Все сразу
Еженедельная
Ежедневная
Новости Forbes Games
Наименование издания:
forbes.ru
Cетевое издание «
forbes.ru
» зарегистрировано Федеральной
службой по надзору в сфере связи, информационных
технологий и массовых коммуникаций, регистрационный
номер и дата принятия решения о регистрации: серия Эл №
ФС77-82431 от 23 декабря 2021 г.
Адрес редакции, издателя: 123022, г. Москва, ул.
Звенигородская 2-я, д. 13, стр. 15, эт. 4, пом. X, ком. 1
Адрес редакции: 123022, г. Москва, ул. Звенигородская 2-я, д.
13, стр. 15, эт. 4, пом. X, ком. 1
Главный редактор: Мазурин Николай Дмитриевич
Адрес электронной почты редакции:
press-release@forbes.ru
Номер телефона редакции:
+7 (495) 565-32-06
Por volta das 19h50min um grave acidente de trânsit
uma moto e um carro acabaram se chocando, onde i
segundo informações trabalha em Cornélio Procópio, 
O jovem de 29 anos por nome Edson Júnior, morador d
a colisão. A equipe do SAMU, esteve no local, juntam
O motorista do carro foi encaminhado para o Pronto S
----------
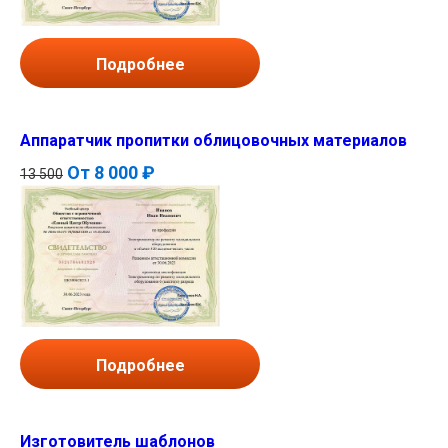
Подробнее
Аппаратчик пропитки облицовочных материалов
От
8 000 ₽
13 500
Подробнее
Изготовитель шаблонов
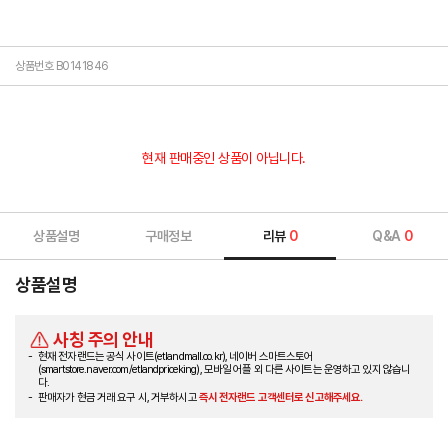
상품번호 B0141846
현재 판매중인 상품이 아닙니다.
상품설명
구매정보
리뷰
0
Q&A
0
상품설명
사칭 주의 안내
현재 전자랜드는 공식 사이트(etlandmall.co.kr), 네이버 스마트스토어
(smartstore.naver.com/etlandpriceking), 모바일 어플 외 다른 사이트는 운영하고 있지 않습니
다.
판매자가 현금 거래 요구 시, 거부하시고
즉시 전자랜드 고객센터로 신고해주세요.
----------
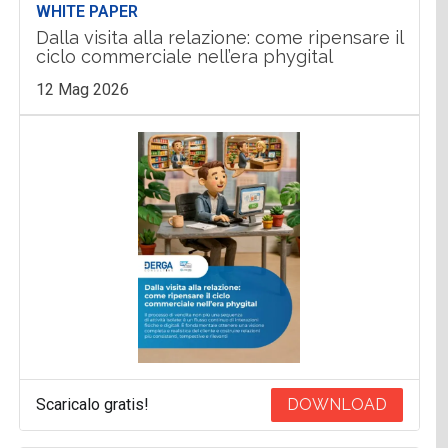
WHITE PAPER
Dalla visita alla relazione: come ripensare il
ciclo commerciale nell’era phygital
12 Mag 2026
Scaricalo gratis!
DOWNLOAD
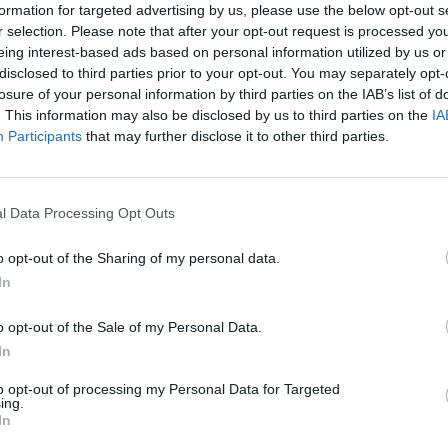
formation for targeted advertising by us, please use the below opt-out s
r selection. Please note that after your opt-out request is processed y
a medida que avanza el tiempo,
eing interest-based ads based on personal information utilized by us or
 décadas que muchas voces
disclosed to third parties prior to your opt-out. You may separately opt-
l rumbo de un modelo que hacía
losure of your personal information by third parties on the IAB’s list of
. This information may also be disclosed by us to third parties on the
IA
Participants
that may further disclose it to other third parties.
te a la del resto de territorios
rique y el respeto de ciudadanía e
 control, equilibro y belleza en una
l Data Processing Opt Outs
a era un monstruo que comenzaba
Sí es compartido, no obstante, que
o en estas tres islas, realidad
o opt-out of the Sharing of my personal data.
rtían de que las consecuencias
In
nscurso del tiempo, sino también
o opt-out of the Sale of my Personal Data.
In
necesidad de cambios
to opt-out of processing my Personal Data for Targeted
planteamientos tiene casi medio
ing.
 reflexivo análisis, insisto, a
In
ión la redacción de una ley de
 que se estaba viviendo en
----------
Your task: Looking at the listing above, which lines run from the one containing "Изготовитель шаблонов" through the one containing "즉시 전자랜드 고객센터로 신고해주세요."? Print exactly those, ends included, pictures excluded.

Reply to the exercise:
Изготовитель шаблонов
상품번호 B0141846
현재 판매중인 상품이 아닙니다.
상품설명
구매정보
리뷰
0
Q&A
0
상품설명
사칭 주의 안내
현재 전자랜드는 공식 사이트(etlandmall.co.kr), 네이버 스마트스토어
(smartstore.naver.com/etlandpriceking), 모바일 어플 외 다른 사이트는 운영하고 있지 않습니
다.
판매자가 현금 거래 요구 시, 거부하시고
즉시 전자랜드 고객센터로 신고해주세요.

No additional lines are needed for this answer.